My friend, you would not tell with such high zest
To children ardent for some desperate glory,
The old Lie: Dulce et decorum est
Pro patria mori.

Of course ten-figure grid references are not just a feature of recording where metal detectorists stoop (see the post below) they are useful for recording townscapes as well. Dennis Blockhead of the Northeast England Townscapes Project (hashtag #NEETownscapes) tweets about his excitement on finding a:
"fantastic piece of townscape, and the accurate 10 fig grid ref makes it all the more important in terms of spatial context".
Over to the left is a picture of the townscape that so excited him, and below is the spatial context of the position of that piece of townscape in space.


This is not recording 'townscapes' in any way, its an isolated lamp post. The dot on a map showing this one cast iron and glass object is a dot on a map.

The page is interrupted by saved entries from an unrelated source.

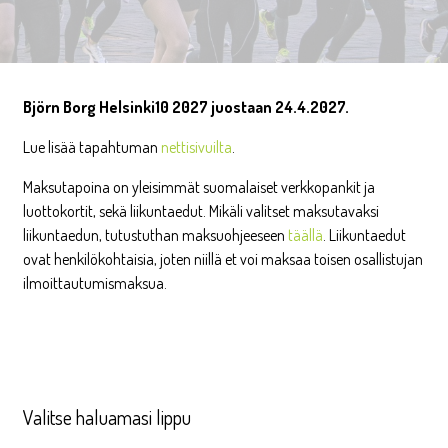
Björn Borg Helsinki10 2027 juostaan 24.4.2027.
Lue lisää tapahtuman
nettisivuilta
.
Maksutapoina on yleisimmät suomalaiset verkkopankit ja
luottokortit, sekä liikuntaedut. Mikäli valitset maksutavaksi
liikuntaedun, tutustuthan maksuohjeeseen
täällä
. Liikuntaedut
ovat henkilökohtaisia, joten niillä et voi maksaa toisen osallistujan
ilmoittautumismaksua.
Valitse haluamasi lippu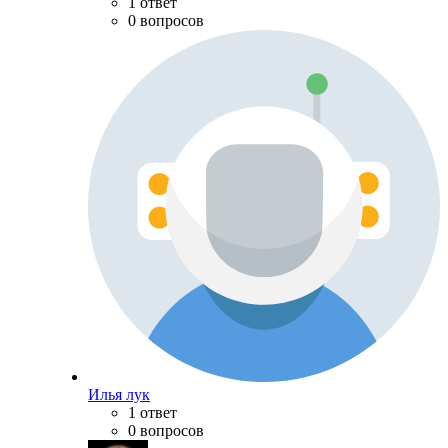
1 ответ
0 вопросов
Илья лук
1 ответ
0 вопросов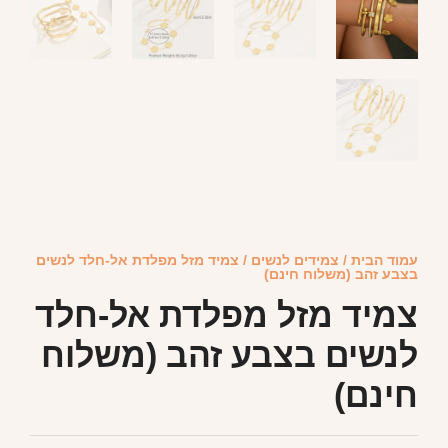
עמוד הבית
/
צמידים לנשים
/ צמיד מזל מפלדת אל-חלד לנשים
בצבע זהב (משלוח חינם)
צמיד מזל מפלדת אל-חלד
לנשים בצבע זהב (משלוח
חינם)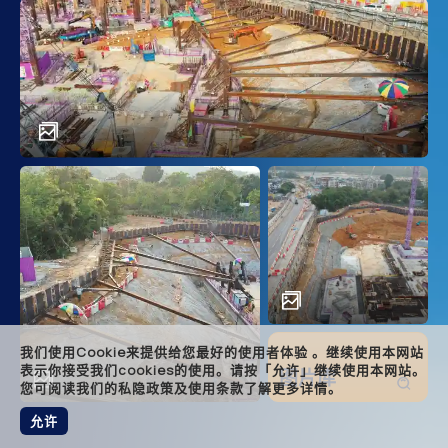
main
descr
achi
solut
relat
foote
我们使用Cookie来提供给您最好的使用者体验 。继续使用本网站
表示你接受我们cookies的使用。请按「允许」继续使用本网站。
图片库
您可阅读我们的私隐政策及使用条款了解更多详情。
允许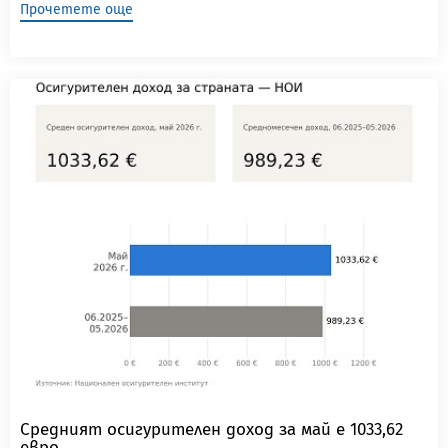
Прочетете още
Средният осигурителен доход за май е 1033,62
евро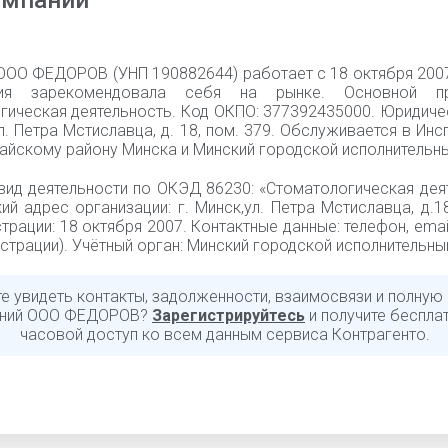
омпании
ООО ФЕДОРОВ (УНП 190882644) работает с 18 октября 2007
ция зарекомендовала себя на рынке. Основной 
гическая деятельность. Код ОКПО: 377392435000. Юридиче
ул. Петра Мстиславца, д. 18, пом. 379. Обслуживается в Ин
айскому району Минска и Минский городской исполнительны
вид деятельности по ОКЭД 86230: «Стоматологическая дея
й адрес организации: г. Минск,ул. Петра Мстиславца, д.18
трации: 18 октября 2007. Контактные данные: телефон, emai
страции). Учётный орган: Минский городской исполнительны
те увидеть контакты, задолженности, взаимосвязи и полную
ений ООО ФЕДОРОВ?
Зарегистрируйтесь
и получите беспла
часовой доступ ко всем данным сервиса Контрагенто.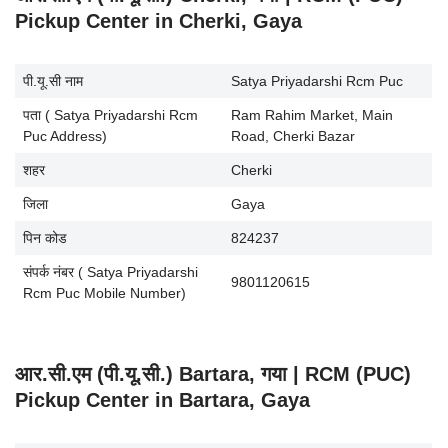
Pickup Center in Cherki, Gaya
पी.यू.सी नाम
Satya Priyadarshi Rcm Puc
पता ( Satya Priyadarshi Rcm
Ram Rahim Market, Main
Puc Address)
Road, Cherki Bazar
शहर
Cherki
जिला
Gaya
पिन कोड
824237
संपर्क नंबर ( Satya Priyadarshi
9801120615
Rcm Puc Mobile Number)
आर.सी.एम (पी.यू.सी.) Bartara, गया | RCM (PUC)
Pickup Center in Bartara, Gaya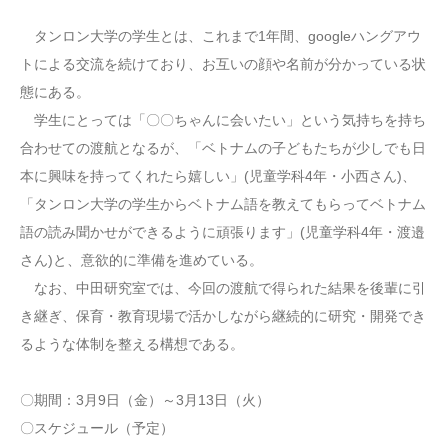
タンロン大学の学生とは、これまで1年間、googleハングアウ
トによる交流を続けており、お互いの顔や名前が分かっている状
態にある。
学生にとっては「〇〇ちゃんに会いたい」という気持ちを持ち
合わせての渡航となるが、「ベトナムの子どもたちが少しでも日
本に興味を持ってくれたら嬉しい」(児童学科4年・小西さん)、
「タンロン大学の学生からベトナム語を教えてもらってベトナム
語の読み聞かせができるように頑張ります」(児童学科4年・渡邉
さん)と、意欲的に準備を進めている。
なお、中田研究室では、今回の渡航で得られた結果を後輩に引
き継ぎ、保育・教育現場で活かしながら継続的に研究・開発でき
るような体制を整える構想である。
〇期間：3月9日（金）～3月13日（火）
〇スケジュール（予定）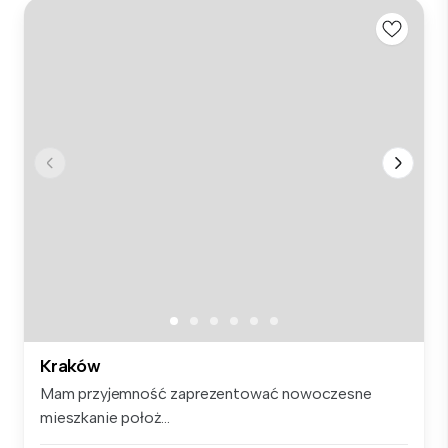
Kraków
Mam przyjemność zaprezentować nowoczesne
mieszkanie położ...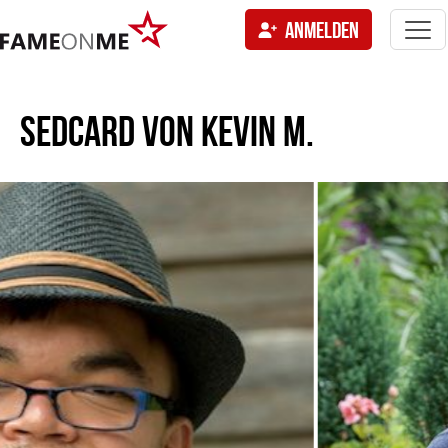
Togg
ANMELDEN
navi
tion
SEDCARD VON
KEVIN M.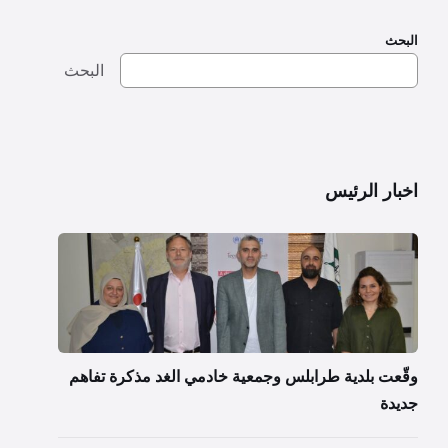
البحث
البحث
اخبار الرئيس
وقّعت بلدية طرابلس وجمعية خادمي الغد مذكرة تفاهم
جديدة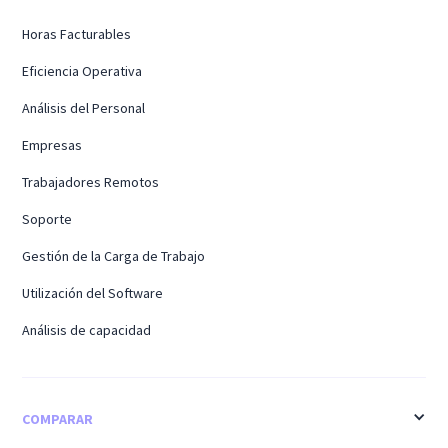
Horas Facturables
Eficiencia Operativa
Análisis del Personal
Empresas
Trabajadores Remotos
Soporte
Gestión de la Carga de Trabajo
Utilización del Software
Análisis de capacidad
COMPARAR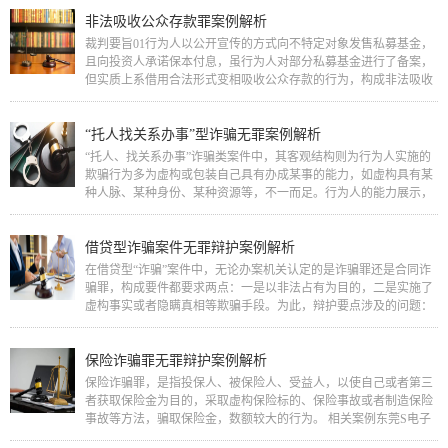
非法吸收公众存款罪案例解析
裁判要旨01行为人以公开宣传的方式向不特定对象发售私募基金，
且向投资人承诺保本付息，虽行为人对部分私募基金进行了备案，
但实质上系借用合法形式变相吸收公众存款的行为，构成非法吸收
公众存款罪。基本案情行为人…
“托人找关系办事”型诈骗无罪案例解析
“托人、找关系办事”诈骗类案件中，其客观结构则为行为人实施的
欺骗行为多为虚构或包装自己具有办成某事的能力，如虚构具有某
种人脉、某种身份、某种资源等，不一而足。行为人的能力展示，
使被害人足认事情能够办成…
借贷型诈骗案件无罪辩护案例解析
在借贷型“诈骗”案件中，无论办案机关认定的是诈骗罪还是合同诈
骗罪，构成要件都要求两点：一是以非法占有为目的，二是实施了
虚构事实或者隐瞒真相等欺骗手段。为此，辩护要点涉及的问题：
有无非法占有为目的？欺骗…
保险诈骗罪无罪辩护案例解析
保险诈骗罪，是指投保人、被保险人、受益人，以使自己或者第三
者获取保险金为目的，采取虚构保险标的、保险事故或者制造保险
事故等方法，骗取保险金，数额较大的行为。 相关案例东莞S电子
厂、龚某被控保险诈骗案----…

I think on this day (which is also a context), most people will recognise the words above (if you don't Google 'Wilfred Owen') and their mind fills in the known context and we all understand what the poet was talking about. But without that context - the other words of the poem (plus the extra-source knowledge we all have of the conditions on the battlefields Owen and his fellows suffered and died on), that passage is just words, some of which we can get the gist of because its a Latin tag derived from Horace's Odes - but again that is extra-source knowledge (in the terminology of Topolski). Context is not where one thing is, a light-giving post at 'X marks the spot' or 'some words at the end of some rows of other ones'.

A single dot on a map is NOT archaeological context, no matter how accurately it is plotted.